En conséquence, les organismes économiques affirment que la protection des déposants doit être une priorité absolue et immédiate, par le biais de décisions courageuses et de mesures concrètes, au premier rang desquelles figure la réalisation d’un audit sérieux de l’État libanais, de la BDL et des banques afin de clarifier et d’établir les responsabilités. L’État devra ensuite assumer ses dettes envers la BDL, couvrir le déficit de son budget et procéder à la monétisation partielle et encadrée de certains actifs de l’État et de la BDL, afin de les intégrer aux liquidités disponibles.

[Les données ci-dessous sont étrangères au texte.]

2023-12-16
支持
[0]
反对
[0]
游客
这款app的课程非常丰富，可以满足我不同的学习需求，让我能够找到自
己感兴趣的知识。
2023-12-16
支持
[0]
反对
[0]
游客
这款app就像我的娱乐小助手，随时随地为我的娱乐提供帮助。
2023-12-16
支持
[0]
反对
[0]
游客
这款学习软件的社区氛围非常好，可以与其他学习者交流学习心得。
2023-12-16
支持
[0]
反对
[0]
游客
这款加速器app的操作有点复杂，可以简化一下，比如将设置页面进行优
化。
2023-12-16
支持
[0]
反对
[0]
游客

Cela permettrait le remboursement effectif des dépôts inférieurs à cent mille dollars américains, représentant plus de 84 % des déposants, puis des autres dépôts.
Les organismes économiques dénoncent les campagnes de désinformation visant à présenter la contribution de l’État comme un gaspillage des fonds appartenant aux Libanais et aux générations futures. L’État et la BDL ne versent aucune subvention, mais s’acquittent de leurs obligations légales et contractuelles envers les banques, lesquelles restituent ces fonds à leurs propriétaires légitimes.

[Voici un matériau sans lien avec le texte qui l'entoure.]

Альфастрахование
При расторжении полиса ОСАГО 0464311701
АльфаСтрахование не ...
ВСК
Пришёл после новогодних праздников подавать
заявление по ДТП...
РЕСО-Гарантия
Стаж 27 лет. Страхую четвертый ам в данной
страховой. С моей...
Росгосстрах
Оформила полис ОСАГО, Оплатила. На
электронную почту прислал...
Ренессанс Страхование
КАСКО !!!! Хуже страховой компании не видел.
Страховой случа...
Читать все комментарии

Parallèlement, les organismes économiques mettent en garde contre le fait que toute atteinte au secteur bancaire ou sa destruction entraînerait une paralysie totale de l’économie nationale, annihilerait tout espoir de relance et ouvrirait grand la porte à une économie du cash illégale, exposant le Liban au risque d’isolement financier et d’inscription sur les listes noires. Partant, toute réforme sérieuse doit se fonder sur la réhabilitation du secteur bancaire, et non sur sa liquidation.

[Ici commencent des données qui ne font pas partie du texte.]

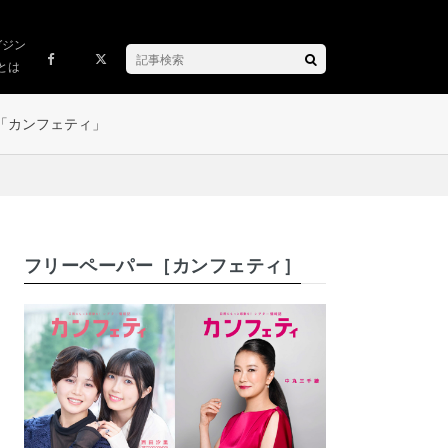
ガジン
とは
「カンフェティ」
フリーペーパー［カンフェティ］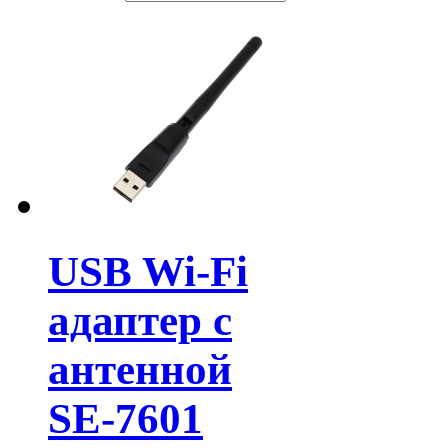
USB Wi-Fi
адаптер с
антенной
SE-7601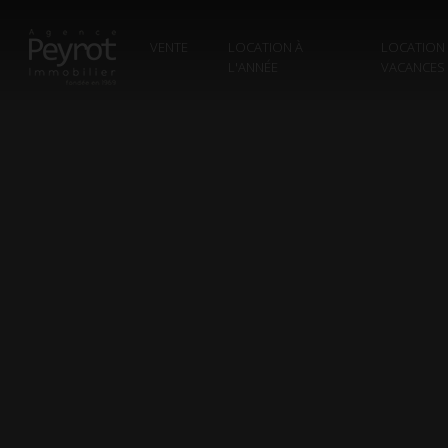
VENTE
LOCATION À
LOCATION
L'ANNÉE
VACANCES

Les organismes économiques s’opposent également à l’approche qui ferait supporter l’écart financier exclusivement aux banques, en plus du remboursement d’une partie des dépôts, alors même que l’État sait qu’elles en sont incapables. Une telle démarche compromettrait directement les droits des déposants. Ils mettent aussi en garde contre toute radiation totale ou partielle du capital des banques avant la finalisation de l’audit, l’assainissement des actifs irréguliers et la clarification du statut des dépôts des actionnaires, car cela priverait ces derniers de toute capacité à injecter de nouveaux fonds. On ne peut pas exiger le renflouement des banques tout en confisquant les fonds des actionnaires et en annulant tout incitatif à investir.
Avec de telles politiques, toute possibilité de financement de l’économie ou de pérennisation du secteur bancaire serait définitivement compromise.
Les organismes économiques appellent enfin le Parlement à assumer pleinement ses responsabilités, à réexaminer ce projet en profondeur et à le reformuler sur des bases justes et réalistes, reposant sur une répartition équitable des pertes, une reconnaissance claire des responsabilités de l’État, une protection effective des droits des déposants et la préservation du secteur bancaire comme pilier essentiel de l’économie nationale.
Ils rappellent à cet égard leur plan intégré d’assainissement financier et de restitution des dépôts, lequel vise à garantir une justice élargie et une restauration sécurisée des dépôts, et confirment leur disposition à participer aux discussions à venir.